RE: Exactly, thats one of the other reasons the anti-growth psychos support the Purple Line Light Rail because they know that most of the Illegal Mexican-Central American Immigrants will use it to commute to their below wage jobs cleaning the rich Caucasian residences. They hope that it will draw alot of the Illegal Immigrants to Bethesda-Chevy Chase like they did with Wheaton and Rockville/Gaithersburg.......

WashingtonGardener said...

Where are the actual facts here?
~ how can anyone say with any authority that this light rail will be more expensive than the bus? In my experience (Toronto, Boston, New Orleans, etc.) - they are the SAME price. So is my metro ride to Metro Center from SS and bus ride to there - about $1.25 nonrush hour - which one I choose depends on which one gets me quicker and closer to my destination.
~ 11,000 people use the CCT EVERY DAY? I'd like to see the supporting studies that prove that fact and what kind of usage that actually is
~ I hope some folks from New Carrolton weigh in on this discussion - according to some of these posts, they are all illegals, poor, non-English speakers, cheap, and lazy to boot - have any of you even been to PG County lately? - New Carrolton has the IRS and other Fed Govt job hubs now - definitely a draw for commuters many of whom live in Mont Co - believe it or not!
~ the IPL will not only help people who wantto go SS-Bethesda or SS-Univ of MD -- but will provide a great deal of relief to rush hour crowding on the Red Line's downtown stops - no longer will masses of commuters have to go in DC to come out the other side - imagine getting a seat when you board in the morning!

Anonymous said...

Come one and all to the Capital Crescent Trail which was bought for transit and recreation. It is currently being used for both. It is open for everyone and everyone is welcome. One thing, please keep your trains at home with you.

Save the Trail.

Wayne Phyillaier said...

WashingtonGardener said...
"Where are the actual facts here?

~ 11,000 people use the CCT EVERY DAY? I'd like to see the supporting studies that prove that fact and what kind of usage that actually is"

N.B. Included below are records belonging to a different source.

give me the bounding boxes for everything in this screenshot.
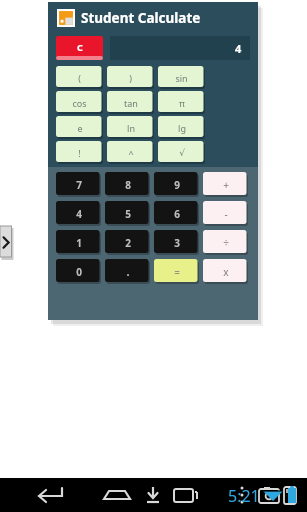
staticText: !: [78, 147, 81, 159]
button[interactable]: tan: [107, 91, 154, 114]
button[interactable]: 5: [105, 201, 150, 226]
staticText: 5: [125, 207, 131, 221]
staticText: sin: [175, 72, 188, 84]
staticText: 5:21: [228, 485, 260, 507]
button[interactable]: .: [105, 259, 150, 284]
button[interactable]: Open drawer: [0, 226, 13, 259]
staticText: +: [223, 178, 229, 192]
staticText: ): [129, 72, 132, 84]
button[interactable]: (: [56, 66, 103, 89]
button[interactable]: e: [56, 116, 103, 139]
staticText: 8: [125, 178, 131, 192]
button[interactable]: π: [158, 91, 205, 114]
staticText: e: [77, 122, 83, 134]
button[interactable]: Back: [0, 478, 68, 512]
staticText: 3: [174, 236, 180, 250]
button[interactable]: C: [56, 36, 103, 60]
button[interactable]: cos: [56, 91, 103, 114]
staticText: ln: [127, 122, 135, 134]
button[interactable]: sin: [158, 66, 205, 89]
staticText: -: [224, 207, 228, 221]
staticText: lg: [178, 122, 186, 134]
button[interactable]: !: [56, 141, 103, 164]
button[interactable]: Recents: [272, 478, 307, 512]
button[interactable]: 0: [56, 259, 101, 284]
staticText: 4: [76, 207, 82, 221]
button[interactable]: 8: [105, 172, 150, 197]
staticText: x: [223, 265, 229, 279]
staticText: ÷: [223, 236, 229, 250]
staticText: 1: [76, 236, 82, 250]
staticText: 7: [76, 178, 82, 192]
button[interactable]: =: [154, 259, 199, 284]
staticText: =: [174, 265, 180, 279]
staticText: (: [78, 72, 81, 84]
staticText: tan: [124, 97, 138, 109]
button[interactable]: 7: [56, 172, 101, 197]
staticText: .: [126, 264, 130, 279]
button[interactable]: ÷: [203, 230, 248, 255]
button[interactable]: ): [107, 66, 154, 89]
staticText: 4: [235, 41, 242, 56]
staticText: 0: [76, 265, 82, 279]
staticText: 2: [125, 236, 131, 250]
staticText: √: [179, 148, 185, 158]
button[interactable]: 3: [154, 230, 199, 255]
staticText: C: [77, 41, 83, 53]
button[interactable]: Home: [136, 478, 204, 512]
button[interactable]: √: [158, 141, 205, 164]
button[interactable]: 2: [105, 230, 150, 255]
button[interactable]: x: [203, 259, 248, 284]
staticText: Student Calculate: [81, 9, 201, 27]
staticText: 9: [174, 178, 180, 192]
button[interactable]: 6: [154, 201, 199, 226]
button[interactable]: -: [203, 201, 248, 226]
button[interactable]: lg: [158, 116, 205, 139]
button[interactable]: ln: [107, 116, 154, 139]
staticText: 6: [174, 207, 180, 221]
button[interactable]: ^: [107, 141, 154, 164]
staticText: ^: [128, 147, 134, 159]
staticText: cos: [72, 97, 87, 109]
button[interactable]: 4: [56, 201, 101, 226]
staticText: π: [179, 97, 185, 109]
button[interactable]: +: [203, 172, 248, 197]
button[interactable]: 9: [154, 172, 199, 197]
button[interactable]: 1: [56, 230, 101, 255]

This one is easy. The Coalition for the CCT completed a trail use survey last year, and the Parks Dept. just recognized the CCCT for their effort and published the results as a Parks Dept. Report. The results are available at the CCCT website, at www.cctrail.org, just go to the Trail Survey link.

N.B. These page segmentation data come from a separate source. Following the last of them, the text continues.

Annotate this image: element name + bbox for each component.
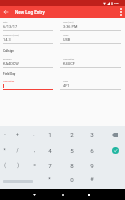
staticText: 6/13/17 <box>3 24 18 29</box>
button[interactable]: Transmitted <box>60 58 121 68</box>
button[interactable]: 0 <box>60 173 82 189</box>
staticText: 5 <box>70 147 74 154</box>
staticText: KA4DCW <box>3 61 19 66</box>
button[interactable]: Home <box>57 189 68 200</box>
staticText: Callsign <box>3 49 14 53</box>
button[interactable]: Backspace <box>104 127 125 143</box>
button[interactable]: Date <box>3 21 53 31</box>
button[interactable]: * <box>0 142 11 158</box>
staticText: , <box>34 147 35 153</box>
button[interactable]: Done <box>104 142 125 158</box>
staticText: Mode <box>63 34 69 36</box>
staticText: * <box>3 147 6 153</box>
button[interactable]: Received <box>3 58 53 68</box>
staticText: Date <box>3 21 8 23</box>
button[interactable]: / <box>11 142 26 158</box>
staticText: 2 <box>70 131 74 138</box>
button[interactable]: 6 <box>82 142 104 158</box>
staticText: 6 <box>90 147 94 154</box>
button[interactable]: Time (UTC) <box>60 21 121 31</box>
staticText: + <box>16 131 19 137</box>
button[interactable]: 9 <box>82 158 104 174</box>
button[interactable]: + <box>11 127 26 143</box>
staticText: USB <box>63 37 71 42</box>
button[interactable]: More options <box>113 6 125 18</box>
staticText: Transmitted <box>63 58 75 60</box>
staticText: 4F1 <box>63 83 70 88</box>
button[interactable]: Recents <box>83 189 94 200</box>
staticText: 14.3 <box>3 37 11 42</box>
staticText: * <box>48 176 51 183</box>
staticText: Class <box>63 80 69 82</box>
staticText: K4UCF <box>63 61 75 66</box>
button[interactable]: 5 <box>60 142 82 158</box>
staticText: 3:36 PM <box>63 24 78 29</box>
button[interactable]: 4 <box>41 142 60 158</box>
button[interactable]: - <box>0 127 11 143</box>
staticText: 0 <box>70 176 74 183</box>
staticText: 7 <box>48 162 52 169</box>
button[interactable]: Class <box>60 80 121 90</box>
button[interactable]: Hide keyboard <box>29 189 40 200</box>
button[interactable]: ( <box>0 158 11 174</box>
staticText: 4 <box>48 147 52 154</box>
staticText: 3:36 <box>114 2 119 5</box>
staticText: Received <box>3 58 12 60</box>
staticText: Field Day <box>3 72 16 76</box>
staticText: Transmitted <box>3 80 15 82</box>
button[interactable]: Frequency (MHz) <box>3 34 53 44</box>
staticText: # <box>90 176 94 183</box>
button[interactable]: 3 <box>82 127 104 143</box>
staticText: 3 <box>90 131 94 138</box>
button[interactable]: 2 <box>60 127 82 143</box>
button[interactable]: = <box>26 158 42 174</box>
staticText: = <box>33 162 36 168</box>
staticText: ( <box>4 162 6 168</box>
staticText: Frequency (MHz) <box>3 34 19 36</box>
button[interactable]: Mode <box>60 34 121 44</box>
button[interactable]: Space <box>0 173 41 189</box>
staticText: ) <box>17 162 19 168</box>
staticText: - <box>4 131 6 137</box>
button[interactable]: * <box>41 173 60 189</box>
button[interactable]: 1 <box>41 127 60 143</box>
staticText: 8 <box>70 162 74 169</box>
staticText: . <box>33 131 35 137</box>
button[interactable]: # <box>82 173 104 189</box>
button[interactable]: 8 <box>60 158 82 174</box>
button[interactable]: ) <box>11 158 26 174</box>
staticText: Time (UTC) <box>63 21 74 23</box>
staticText: 9 <box>90 162 94 169</box>
button[interactable]: Back <box>0 6 11 17</box>
staticText: 1 <box>48 131 52 138</box>
button[interactable]: , <box>26 142 42 158</box>
staticText: / <box>16 147 19 153</box>
button[interactable]: 7 <box>41 158 60 174</box>
staticText: New Log Entry <box>15 10 45 15</box>
button[interactable]: Transmitted <box>3 80 53 90</box>
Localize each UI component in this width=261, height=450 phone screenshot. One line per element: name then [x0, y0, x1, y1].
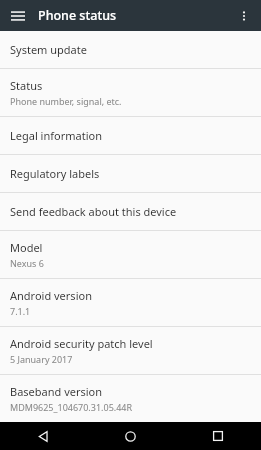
- staticText: Android security patch level: [10, 336, 153, 351]
- staticText: Legal information: [10, 128, 102, 143]
- staticText: Send feedback about this device: [10, 204, 177, 219]
- button[interactable]: Back: [0, 422, 87, 450]
- button[interactable]: Status: [0, 69, 261, 116]
- button[interactable]: Open navigation menu: [4, 2, 32, 30]
- staticText: Regulatory labels: [10, 166, 100, 181]
- button[interactable]: System update: [0, 31, 261, 68]
- button[interactable]: Legal information: [0, 117, 261, 154]
- staticText: MDM9625_104670.31.05.44R: [10, 401, 133, 413]
- button[interactable]: More options: [230, 2, 258, 30]
- button[interactable]: Baseband version: [0, 375, 261, 422]
- staticText: Android version: [10, 288, 92, 303]
- staticText: Baseband version: [10, 384, 103, 399]
- button[interactable]: Regulatory labels: [0, 155, 261, 192]
- button[interactable]: Home: [87, 422, 174, 450]
- staticText: 5 January 2017: [10, 353, 73, 365]
- staticText: Phone status: [38, 7, 117, 24]
- staticText: System update: [10, 42, 87, 57]
- button[interactable]: Android version: [0, 279, 261, 326]
- staticText: Status: [10, 78, 43, 93]
- staticText: Model: [10, 240, 43, 255]
- button[interactable]: Android security patch level: [0, 327, 261, 374]
- staticText: Nexus 6: [10, 257, 44, 269]
- staticText: 7.1.1: [10, 305, 31, 317]
- button[interactable]: Model: [0, 231, 261, 278]
- button[interactable]: Send feedback about this device: [0, 193, 261, 230]
- button[interactable]: Recent apps: [174, 422, 261, 450]
- staticText: Phone number, signal, etc.: [10, 95, 122, 107]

The trail use at Elm Street Park was counted as 10,000 uses per week. That is one way "uses". Any person doing a round trip or using the trail several times in the week will be counted multiple times, so the persons using the train each week is much less than the 10,000 "uses" counted. Mr. Wolf claims 11,000 persons use the trail per day, but that is clearly very exagerated, and he can not support that number.